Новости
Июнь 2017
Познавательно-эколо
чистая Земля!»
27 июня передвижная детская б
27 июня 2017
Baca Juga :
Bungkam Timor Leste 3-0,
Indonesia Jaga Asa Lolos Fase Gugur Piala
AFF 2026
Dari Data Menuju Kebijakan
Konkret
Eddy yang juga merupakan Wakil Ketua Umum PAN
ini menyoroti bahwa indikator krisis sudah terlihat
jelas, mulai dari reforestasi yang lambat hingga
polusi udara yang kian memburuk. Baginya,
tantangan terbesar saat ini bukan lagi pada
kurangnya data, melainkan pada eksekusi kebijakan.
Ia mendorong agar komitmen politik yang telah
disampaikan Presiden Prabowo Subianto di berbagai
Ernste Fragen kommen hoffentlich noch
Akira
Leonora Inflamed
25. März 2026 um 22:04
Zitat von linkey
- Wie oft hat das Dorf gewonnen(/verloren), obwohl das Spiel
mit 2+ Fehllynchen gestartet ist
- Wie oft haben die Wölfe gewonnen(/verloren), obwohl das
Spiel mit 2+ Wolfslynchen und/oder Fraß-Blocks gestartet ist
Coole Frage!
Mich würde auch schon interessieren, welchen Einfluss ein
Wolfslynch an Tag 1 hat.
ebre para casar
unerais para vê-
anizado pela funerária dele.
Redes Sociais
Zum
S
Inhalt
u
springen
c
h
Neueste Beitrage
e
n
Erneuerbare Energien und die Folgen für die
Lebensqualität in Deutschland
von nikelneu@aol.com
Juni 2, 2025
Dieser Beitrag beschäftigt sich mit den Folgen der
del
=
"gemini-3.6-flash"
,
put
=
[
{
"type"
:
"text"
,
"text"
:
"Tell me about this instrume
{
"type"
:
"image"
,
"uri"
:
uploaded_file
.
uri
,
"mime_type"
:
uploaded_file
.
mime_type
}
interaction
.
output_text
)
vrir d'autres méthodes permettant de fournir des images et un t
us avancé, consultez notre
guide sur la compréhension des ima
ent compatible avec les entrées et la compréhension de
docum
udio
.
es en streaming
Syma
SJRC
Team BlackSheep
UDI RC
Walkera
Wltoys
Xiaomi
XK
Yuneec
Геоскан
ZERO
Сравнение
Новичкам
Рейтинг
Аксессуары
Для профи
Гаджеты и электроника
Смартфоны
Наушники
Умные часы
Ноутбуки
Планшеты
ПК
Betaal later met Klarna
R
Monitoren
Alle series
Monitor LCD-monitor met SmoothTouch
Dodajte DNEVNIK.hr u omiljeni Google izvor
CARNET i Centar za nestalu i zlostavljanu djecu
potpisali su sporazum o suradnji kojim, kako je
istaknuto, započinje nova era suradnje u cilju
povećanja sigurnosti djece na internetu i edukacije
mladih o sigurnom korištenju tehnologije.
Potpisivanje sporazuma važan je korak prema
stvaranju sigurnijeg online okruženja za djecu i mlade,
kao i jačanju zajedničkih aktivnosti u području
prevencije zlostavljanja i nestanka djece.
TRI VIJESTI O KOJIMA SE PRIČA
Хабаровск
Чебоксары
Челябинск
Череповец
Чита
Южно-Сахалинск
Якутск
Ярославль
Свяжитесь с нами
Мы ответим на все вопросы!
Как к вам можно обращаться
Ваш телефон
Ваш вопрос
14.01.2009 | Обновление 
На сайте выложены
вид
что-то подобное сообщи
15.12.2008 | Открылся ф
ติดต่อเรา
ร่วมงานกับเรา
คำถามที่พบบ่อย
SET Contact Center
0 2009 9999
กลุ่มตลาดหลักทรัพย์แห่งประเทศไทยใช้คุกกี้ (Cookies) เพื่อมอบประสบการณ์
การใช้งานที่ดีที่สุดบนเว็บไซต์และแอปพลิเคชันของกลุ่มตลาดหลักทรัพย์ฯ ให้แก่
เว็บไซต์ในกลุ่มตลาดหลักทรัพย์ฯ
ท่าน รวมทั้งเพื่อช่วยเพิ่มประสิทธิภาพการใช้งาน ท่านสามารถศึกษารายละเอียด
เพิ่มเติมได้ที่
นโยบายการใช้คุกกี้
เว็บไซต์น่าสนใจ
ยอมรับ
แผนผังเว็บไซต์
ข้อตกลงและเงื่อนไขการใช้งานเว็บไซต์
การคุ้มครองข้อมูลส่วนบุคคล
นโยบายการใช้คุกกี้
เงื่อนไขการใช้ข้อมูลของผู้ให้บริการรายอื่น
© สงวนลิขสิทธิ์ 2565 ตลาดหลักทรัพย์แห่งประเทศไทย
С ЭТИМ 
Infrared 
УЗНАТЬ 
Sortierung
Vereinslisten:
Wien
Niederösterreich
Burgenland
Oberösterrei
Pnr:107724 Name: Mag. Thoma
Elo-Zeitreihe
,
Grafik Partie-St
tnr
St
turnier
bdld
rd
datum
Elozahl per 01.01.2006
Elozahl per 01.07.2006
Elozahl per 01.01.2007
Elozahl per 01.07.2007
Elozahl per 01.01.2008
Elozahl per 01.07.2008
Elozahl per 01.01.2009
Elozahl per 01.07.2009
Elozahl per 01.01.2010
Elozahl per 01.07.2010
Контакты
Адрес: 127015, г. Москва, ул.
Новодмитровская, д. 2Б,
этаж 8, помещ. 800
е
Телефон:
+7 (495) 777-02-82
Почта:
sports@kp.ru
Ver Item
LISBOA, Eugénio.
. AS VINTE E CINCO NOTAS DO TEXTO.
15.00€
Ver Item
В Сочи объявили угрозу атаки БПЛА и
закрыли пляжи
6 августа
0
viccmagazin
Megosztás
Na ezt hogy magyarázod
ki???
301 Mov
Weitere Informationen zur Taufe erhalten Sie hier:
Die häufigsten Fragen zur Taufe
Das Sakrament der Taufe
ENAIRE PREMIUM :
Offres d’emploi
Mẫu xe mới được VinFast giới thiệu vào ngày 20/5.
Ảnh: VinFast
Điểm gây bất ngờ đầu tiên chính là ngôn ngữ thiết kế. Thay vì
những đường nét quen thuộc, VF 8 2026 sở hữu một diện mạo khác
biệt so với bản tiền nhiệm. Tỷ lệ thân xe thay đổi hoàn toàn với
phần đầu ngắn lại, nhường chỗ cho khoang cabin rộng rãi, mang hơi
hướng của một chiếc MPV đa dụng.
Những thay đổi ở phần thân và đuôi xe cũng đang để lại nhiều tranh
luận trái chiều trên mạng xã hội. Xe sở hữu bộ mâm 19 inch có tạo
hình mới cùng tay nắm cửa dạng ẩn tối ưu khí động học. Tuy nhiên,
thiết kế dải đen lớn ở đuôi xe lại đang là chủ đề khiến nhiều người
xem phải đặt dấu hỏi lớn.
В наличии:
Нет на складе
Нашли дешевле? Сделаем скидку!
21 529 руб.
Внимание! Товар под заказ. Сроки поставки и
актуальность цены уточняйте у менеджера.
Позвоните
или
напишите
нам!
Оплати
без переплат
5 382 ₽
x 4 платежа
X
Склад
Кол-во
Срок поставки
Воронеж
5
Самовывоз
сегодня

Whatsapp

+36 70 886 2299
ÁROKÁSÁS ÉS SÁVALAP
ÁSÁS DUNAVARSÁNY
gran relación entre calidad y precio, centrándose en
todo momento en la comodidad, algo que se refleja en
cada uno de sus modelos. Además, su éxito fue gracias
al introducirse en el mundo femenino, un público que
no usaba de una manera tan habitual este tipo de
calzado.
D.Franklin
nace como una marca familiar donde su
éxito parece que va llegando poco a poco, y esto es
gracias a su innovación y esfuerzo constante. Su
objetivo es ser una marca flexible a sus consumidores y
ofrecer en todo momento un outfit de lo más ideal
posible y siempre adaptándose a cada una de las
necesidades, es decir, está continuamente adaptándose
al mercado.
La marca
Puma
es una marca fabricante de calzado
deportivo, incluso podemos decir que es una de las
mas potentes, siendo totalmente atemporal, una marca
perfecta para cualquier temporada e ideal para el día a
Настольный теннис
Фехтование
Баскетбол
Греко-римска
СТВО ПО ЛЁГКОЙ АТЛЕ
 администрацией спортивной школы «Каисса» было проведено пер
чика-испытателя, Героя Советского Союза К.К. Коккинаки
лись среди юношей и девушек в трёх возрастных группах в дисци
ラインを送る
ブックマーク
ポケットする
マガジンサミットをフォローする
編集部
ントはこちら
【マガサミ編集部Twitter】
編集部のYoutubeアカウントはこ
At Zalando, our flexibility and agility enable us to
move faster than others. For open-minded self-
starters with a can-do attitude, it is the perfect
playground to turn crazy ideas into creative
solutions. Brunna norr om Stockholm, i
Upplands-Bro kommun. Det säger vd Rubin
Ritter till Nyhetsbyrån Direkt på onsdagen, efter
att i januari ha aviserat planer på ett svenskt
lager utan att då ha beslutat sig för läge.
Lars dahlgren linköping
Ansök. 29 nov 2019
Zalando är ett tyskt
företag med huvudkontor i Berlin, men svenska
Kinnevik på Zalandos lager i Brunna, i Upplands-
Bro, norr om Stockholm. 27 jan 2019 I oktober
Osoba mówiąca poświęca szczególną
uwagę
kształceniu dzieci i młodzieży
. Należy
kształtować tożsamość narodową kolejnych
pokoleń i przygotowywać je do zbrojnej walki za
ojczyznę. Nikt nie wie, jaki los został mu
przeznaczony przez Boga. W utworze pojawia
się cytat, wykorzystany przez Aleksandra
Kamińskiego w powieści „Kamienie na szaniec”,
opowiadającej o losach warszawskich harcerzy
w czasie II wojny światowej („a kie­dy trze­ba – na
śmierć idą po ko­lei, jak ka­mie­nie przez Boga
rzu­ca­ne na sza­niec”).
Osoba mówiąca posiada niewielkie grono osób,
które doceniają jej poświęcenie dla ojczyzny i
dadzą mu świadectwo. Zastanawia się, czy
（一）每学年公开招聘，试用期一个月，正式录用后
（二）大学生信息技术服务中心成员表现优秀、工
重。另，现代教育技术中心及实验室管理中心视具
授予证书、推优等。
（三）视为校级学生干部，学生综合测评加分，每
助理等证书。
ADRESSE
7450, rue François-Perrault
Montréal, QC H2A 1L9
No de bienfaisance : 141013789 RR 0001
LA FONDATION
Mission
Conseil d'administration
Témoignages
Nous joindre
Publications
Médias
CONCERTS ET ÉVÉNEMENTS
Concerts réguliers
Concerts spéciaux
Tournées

═══

> **How to complete this task**
Proceeding from the line containing "Южно-Сахалинск" through the line containing "การใช้งานที่ดี", transcribe the lines above exactly, both end lines included.

> **Answer to this problem**
Южно-Сахалинск
Якутск
Ярославль
Свяжитесь с нами
Мы ответим на все вопросы!
Как к вам можно обращаться
Ваш телефон
Ваш вопрос
14.01.2009 | Обновление 
На сайте выложены
вид
что-то подобное сообщи
15.12.2008 | Открылся ф
ติดต่อเรา
ร่วมงานกับเรา
คำถามที่พบบ่อย
SET Contact Center
0 2009 9999
กลุ่มตลาดหลักทรัพย์แห่งประเทศไทยใช้คุกกี้ (Cookies) เพื่อมอบประสบการณ์
การใช้งานที่ดีที่สุดบนเว็บไซต์และแอปพลิเคชันของกลุ่มตลาดหลักทรัพย์ฯ ให้แก่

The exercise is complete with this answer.